At her house they also find Mr. Grant, who it turns out is a cousin in the same situation as Francis, alternately promised and denied a legacy that he doesn’t want. Part of the novel deals with what happens when Miss Brandon dies.

Thirkell is brilliant at describing the silliness of infatuations, and here she does not spare Mrs. Brandon’s admirers. A delight of this book is its conversations, especially those involving such eccentric characters as Mrs. Grant, Mr. Grant’s mother, who patronizes others about her life in Italy and constantly embarrasses her son with her lack of manners and clanking jewelry. Some favorites reappear in this novel, including Mrs. Morland and Tony, Lydia Keith, and Noel Morton.

Thirkell continues to entertain us with her witty and charming novels.

Pomfret Towers

Summer Half

August Folly

5 thoughts on “Review 1778: #ThirkellBar! The Brandons

  1. This was another great read with what seems to be developing as thread where a young man gets a crush on the older more mature woman always resolves with little to no embarrassment to either party.I found this book so funny at times, laugh out loud funny, they are so entertaining in such an inoffensive way, even in this book where that poor boy’s mother was so appalling even she was harmless in the end. So refreshing to read.

  2. I’ve been debating for ten days on whether to contribute or not, I hope a difference of opinion is acceptable, because I know how it feels when another reader doesn’t care for a book that you loved.

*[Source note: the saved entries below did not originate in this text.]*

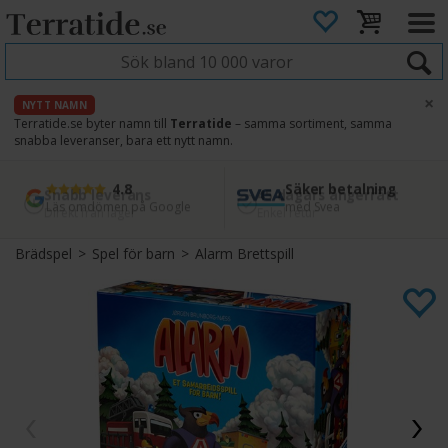
×
NYTT NAMN
Terratide.se byter namn till
Terratide
– samma sortiment, samma
snabba leveranser, bara ett nytt namn.
4.8
Säker betalning
Snabb leverans
45 dagars ångerrätt
Läs omdömen på Google
med Svea
Direkt från lager
Enkel retur
Brädspel
>
Spel för barn
>
Alarm Brettspill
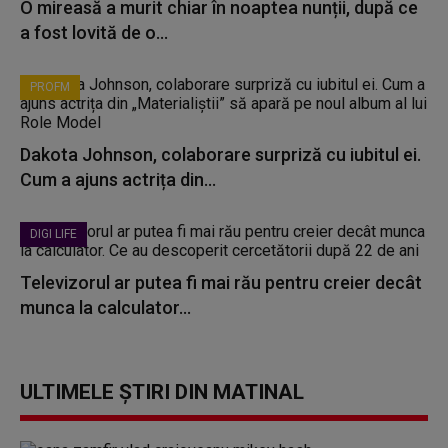
O mireasă a murit chiar în noaptea nunții, după ce
a fost lovită de o...
PROFM
Dakota Johnson, colaborare surpriză cu iubitul ei.
Cum a ajuns actrița din...
DIGI LIFE
Televizorul ar putea fi mai rău pentru creier decât
munca la calculator...
ULTIMELE ȘTIRI DIN MATINAL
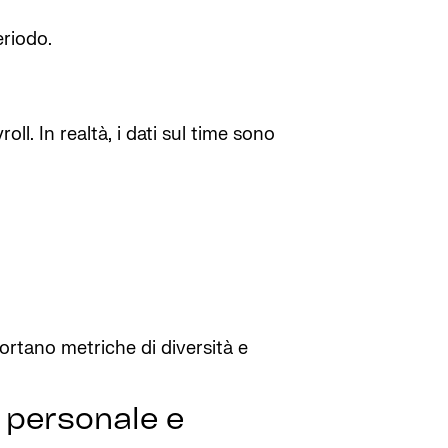
eriodo.
oll. In realtà, i dati sul time sono
portano metriche di diversità e
a personale e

    For me, “The Brandons” just seemed a rehash/remix of several themes that Thirkell has already used in her first eight or so books, particularly “August Folly.” Mrs. Brandon is another lovely vacuous addle-brained brood mare like Mrs. Dean; Hilary is another Richard Tebben, with the same poor relationship with his mother. Miss Morris is another “excellent woman,” Delia another Lydia (whom I really like).

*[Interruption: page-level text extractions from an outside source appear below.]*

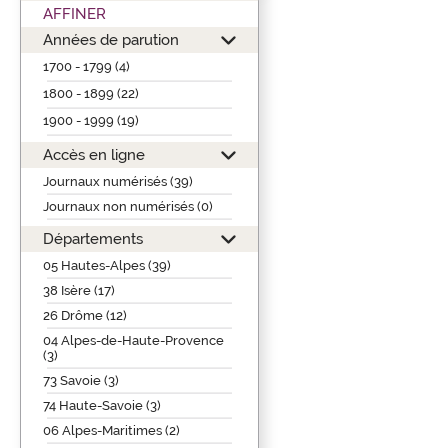
AFFINER
Années de parution
1700 - 1799 (4)
1800 - 1899 (22)
1900 - 1999 (19)
Accès en ligne
Journaux numérisés (39)
Journaux non numérisés (0)
Départements
05 Hautes-Alpes (39)
38 Isère (17)
26 Drôme (12)
04 Alpes-de-Haute-Provence
(3)
73 Savoie (3)
74 Haute-Savoie (3)
06 Alpes-Maritimes (2)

    Perhaps I’ve been reading too many Thirkell/Cadell/Stevenson books together (I decided to read nothing but froth during the holidays, and so revisited many favorite classic authors). And the Mrs. Dean/Mrs. Brandon type seems to be a staple with British authors of a certain period: the lovely, useless but adored mother/aunt/sister whom everybody caters to and adores and works around. And that particular character just drives me CRAZY.

    Of course, “The Brandons” is well written and well-plotted: I just found the characters boring. Does that mean that Thirkell’s satire hit home????

    1. Well, it’s true that she has tropes and some characters with similarities, but so far, I have taken them to be individuals and not boring. But of course you can have a different opinion!